Posted March 5, 2010 by terryflowersblog in Justice System

Global Warming…Climate Change…Climate Crisis (GW.CC1.CC2)   Leave a comment


Global Warming – Climate Change – Climate Crisis (GW.CC1.CC2)

 There has been much debate over the past several years about GW. Before getting into that, I believe that it would be a good idea to establish some definitions in regard to GW.CC1.CC2.   During times of extreme cold I frequently hear disparaging comments about GW.   They seem to think that GW means that the earth is experiencing an increase in temperatures in a uniform and global way.   Perhaps the problem stems from the term global warming. I can understand how it would be misleading.   I have heard some refer to the warming of the earth as CC1.   This term probably better describes what is happening to our planet than does GW.   It has been pretty well accepted that the average temperature of the earth has increased over the past few decades causing the increased melting of the polar caps.   The sea waters have increased in temperature which has affected the currents and weather patterns.   I recently heard a story on NPR about how the term CC2 may be a better term to describe this phenomenon.   He believes that unless we make changes soon in the amount of CO2 that we emit into the atmosphere, we may reach a tipping point from which there is no return.

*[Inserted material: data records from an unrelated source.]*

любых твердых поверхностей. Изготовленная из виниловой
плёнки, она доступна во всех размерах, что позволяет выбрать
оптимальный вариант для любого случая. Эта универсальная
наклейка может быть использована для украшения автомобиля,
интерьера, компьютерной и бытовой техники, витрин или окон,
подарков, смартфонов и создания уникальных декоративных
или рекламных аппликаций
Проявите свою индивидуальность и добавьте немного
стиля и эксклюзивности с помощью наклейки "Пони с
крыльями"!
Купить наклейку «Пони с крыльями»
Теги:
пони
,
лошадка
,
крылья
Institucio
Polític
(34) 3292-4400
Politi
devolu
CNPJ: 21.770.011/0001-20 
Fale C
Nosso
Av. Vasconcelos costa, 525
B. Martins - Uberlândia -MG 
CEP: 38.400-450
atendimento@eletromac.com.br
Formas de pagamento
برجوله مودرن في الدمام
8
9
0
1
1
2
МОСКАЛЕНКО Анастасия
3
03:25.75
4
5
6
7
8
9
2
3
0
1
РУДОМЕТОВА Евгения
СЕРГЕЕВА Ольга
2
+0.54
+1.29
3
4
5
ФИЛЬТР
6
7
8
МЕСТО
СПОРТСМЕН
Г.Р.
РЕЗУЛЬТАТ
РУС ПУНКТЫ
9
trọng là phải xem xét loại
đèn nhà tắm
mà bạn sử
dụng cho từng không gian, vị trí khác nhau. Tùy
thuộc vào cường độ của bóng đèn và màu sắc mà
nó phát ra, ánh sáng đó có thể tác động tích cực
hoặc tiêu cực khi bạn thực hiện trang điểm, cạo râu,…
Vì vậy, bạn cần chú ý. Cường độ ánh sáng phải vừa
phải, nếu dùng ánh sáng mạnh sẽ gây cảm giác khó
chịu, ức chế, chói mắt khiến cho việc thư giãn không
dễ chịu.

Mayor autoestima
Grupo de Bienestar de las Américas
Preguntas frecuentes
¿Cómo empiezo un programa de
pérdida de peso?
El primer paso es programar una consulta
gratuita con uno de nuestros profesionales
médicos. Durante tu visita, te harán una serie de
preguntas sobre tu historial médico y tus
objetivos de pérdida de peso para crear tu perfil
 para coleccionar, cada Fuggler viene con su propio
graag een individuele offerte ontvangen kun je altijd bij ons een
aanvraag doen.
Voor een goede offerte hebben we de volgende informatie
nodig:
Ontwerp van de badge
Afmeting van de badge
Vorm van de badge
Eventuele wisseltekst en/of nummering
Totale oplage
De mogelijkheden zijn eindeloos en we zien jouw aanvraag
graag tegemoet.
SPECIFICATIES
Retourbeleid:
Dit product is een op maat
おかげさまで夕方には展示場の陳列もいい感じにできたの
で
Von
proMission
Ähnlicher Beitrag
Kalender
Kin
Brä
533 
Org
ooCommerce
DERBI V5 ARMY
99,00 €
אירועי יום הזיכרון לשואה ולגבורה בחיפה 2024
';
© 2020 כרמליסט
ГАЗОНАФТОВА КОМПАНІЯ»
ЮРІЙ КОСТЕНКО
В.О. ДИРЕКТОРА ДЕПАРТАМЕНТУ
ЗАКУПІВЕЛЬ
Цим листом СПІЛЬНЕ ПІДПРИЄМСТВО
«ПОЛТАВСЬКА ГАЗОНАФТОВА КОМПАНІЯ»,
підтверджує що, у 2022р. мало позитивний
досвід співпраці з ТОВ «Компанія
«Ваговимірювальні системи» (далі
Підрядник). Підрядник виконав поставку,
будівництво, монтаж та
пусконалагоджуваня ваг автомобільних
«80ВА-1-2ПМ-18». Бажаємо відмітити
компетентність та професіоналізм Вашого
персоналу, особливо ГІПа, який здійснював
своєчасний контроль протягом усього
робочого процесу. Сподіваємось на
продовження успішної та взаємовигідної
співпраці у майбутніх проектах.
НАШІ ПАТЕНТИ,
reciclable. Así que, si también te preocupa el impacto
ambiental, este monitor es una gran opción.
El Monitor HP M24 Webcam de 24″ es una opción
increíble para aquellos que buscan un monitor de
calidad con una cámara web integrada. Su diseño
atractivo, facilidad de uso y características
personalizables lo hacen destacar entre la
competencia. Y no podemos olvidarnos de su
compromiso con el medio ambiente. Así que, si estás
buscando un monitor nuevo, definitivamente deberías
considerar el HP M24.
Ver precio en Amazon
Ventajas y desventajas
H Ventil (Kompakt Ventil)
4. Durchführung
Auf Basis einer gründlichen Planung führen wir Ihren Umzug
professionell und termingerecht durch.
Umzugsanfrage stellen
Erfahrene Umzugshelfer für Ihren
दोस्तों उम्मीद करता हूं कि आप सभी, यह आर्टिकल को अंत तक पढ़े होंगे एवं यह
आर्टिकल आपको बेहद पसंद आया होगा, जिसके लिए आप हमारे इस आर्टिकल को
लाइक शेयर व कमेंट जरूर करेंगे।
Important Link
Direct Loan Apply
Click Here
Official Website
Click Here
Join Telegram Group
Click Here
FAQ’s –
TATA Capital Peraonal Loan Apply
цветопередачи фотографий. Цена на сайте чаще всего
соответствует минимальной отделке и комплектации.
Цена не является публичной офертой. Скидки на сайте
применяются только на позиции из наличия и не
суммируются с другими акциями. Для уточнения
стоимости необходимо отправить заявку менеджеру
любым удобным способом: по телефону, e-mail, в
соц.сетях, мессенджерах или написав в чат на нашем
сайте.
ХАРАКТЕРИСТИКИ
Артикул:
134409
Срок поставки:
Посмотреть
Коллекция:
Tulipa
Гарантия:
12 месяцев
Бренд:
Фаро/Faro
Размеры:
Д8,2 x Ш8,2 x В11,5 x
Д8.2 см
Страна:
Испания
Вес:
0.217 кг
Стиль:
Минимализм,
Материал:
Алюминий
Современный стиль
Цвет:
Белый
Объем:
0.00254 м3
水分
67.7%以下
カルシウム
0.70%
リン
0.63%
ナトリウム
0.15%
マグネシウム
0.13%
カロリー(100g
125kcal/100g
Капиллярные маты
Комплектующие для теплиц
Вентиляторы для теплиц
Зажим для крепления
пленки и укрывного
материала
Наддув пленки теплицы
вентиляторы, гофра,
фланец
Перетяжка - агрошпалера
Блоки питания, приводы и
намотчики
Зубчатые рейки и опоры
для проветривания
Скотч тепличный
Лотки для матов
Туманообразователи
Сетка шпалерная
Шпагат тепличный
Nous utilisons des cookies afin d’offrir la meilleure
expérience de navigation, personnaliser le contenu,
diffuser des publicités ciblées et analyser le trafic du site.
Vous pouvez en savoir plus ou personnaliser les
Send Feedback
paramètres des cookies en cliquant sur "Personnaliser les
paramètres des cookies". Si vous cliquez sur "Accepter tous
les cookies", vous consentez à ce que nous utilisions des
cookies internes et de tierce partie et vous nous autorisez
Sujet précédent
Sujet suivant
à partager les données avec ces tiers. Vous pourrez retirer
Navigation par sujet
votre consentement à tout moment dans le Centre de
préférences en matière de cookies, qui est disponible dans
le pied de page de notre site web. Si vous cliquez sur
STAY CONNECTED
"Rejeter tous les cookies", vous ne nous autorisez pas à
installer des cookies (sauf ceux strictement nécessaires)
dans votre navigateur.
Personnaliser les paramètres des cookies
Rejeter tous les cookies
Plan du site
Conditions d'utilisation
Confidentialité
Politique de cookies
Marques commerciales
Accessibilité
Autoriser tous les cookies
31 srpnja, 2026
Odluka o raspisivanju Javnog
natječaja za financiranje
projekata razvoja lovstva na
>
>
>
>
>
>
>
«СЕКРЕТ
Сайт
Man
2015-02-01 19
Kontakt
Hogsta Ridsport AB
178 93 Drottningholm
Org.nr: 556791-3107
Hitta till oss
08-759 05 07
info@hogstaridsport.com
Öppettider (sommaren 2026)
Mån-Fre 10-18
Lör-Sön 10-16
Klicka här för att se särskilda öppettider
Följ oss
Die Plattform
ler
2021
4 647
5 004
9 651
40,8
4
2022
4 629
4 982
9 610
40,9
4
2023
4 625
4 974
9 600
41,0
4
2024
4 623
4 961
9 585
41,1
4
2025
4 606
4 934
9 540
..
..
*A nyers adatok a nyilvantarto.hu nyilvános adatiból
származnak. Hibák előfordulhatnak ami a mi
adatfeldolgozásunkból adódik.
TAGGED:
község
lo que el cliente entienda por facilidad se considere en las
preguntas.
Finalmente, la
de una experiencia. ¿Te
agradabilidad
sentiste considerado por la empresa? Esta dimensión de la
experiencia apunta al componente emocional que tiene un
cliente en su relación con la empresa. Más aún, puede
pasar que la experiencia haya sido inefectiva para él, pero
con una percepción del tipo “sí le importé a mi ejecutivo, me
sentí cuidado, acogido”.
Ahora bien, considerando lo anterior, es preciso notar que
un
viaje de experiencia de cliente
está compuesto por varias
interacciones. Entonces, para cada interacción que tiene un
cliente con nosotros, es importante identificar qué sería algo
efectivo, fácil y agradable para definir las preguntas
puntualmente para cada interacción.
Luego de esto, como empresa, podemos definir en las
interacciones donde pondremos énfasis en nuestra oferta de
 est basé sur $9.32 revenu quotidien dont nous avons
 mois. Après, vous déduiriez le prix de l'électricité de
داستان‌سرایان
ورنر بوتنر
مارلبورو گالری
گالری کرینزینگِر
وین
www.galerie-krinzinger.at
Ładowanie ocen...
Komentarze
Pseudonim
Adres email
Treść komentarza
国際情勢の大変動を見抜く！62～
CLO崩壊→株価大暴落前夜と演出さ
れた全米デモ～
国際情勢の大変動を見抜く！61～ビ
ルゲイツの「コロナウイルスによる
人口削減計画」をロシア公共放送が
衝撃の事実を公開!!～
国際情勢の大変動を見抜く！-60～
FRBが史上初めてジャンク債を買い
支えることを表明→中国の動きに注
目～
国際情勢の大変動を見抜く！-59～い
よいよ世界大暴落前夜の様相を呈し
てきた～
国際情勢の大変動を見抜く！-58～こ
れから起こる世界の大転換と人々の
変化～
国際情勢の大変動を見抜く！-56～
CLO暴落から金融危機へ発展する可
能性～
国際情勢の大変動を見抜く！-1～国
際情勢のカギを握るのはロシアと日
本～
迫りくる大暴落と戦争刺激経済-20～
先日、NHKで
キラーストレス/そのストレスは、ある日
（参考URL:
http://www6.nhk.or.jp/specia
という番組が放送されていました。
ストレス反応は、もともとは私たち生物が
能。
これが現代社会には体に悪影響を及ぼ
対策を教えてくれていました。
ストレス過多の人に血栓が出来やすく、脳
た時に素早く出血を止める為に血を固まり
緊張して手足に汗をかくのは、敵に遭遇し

 If we can at least agree that there is something happening to our planet perhaps we can begin a real discussion about its cause(s) and possible solutions.   The real debate would then be “does human activity have anything to do with the change (GW.CC1.CC2.)”?   Or is this a natural recurring cycle that the earth goes through over centuries and even millennium?

 I would like to suggest that even if this is a natural process through which the earth goes through, that the amount (regardless of how small) of CO2 that human activity contributes, could push the process enough to make all the difference.   If we were to reach such a tipping point, what then?   What would the price be that we would have to pay due to our inability or refusal to make the necessary changes?

 I know that change would require sacrifice.   Some would have to sacrifice more than others.   It would depend on how each earns their living how much one would have to sacrifice.   Others would benefit.  New opportunities for research and development would open up.   It would be an economic shift. That would be frightening to many.

 Another thought. If GW.CC1.CC2 is real and humanity can do anything to correct the process but we don’t, what have we lost or gained?  What is the greater risk?   If BW.CC1.CC2 is not real, and we make the changes to reduce CO2, what have we lost or gained?   Eventually we will need to find new sources of energy anyway as coal, natural gas and oil are limited resources.   We will each answer these questions differently depending on our personal bias and or preconceptions.   What we need is open and honest discussion on this important topic as the survival of our planet may depend on it.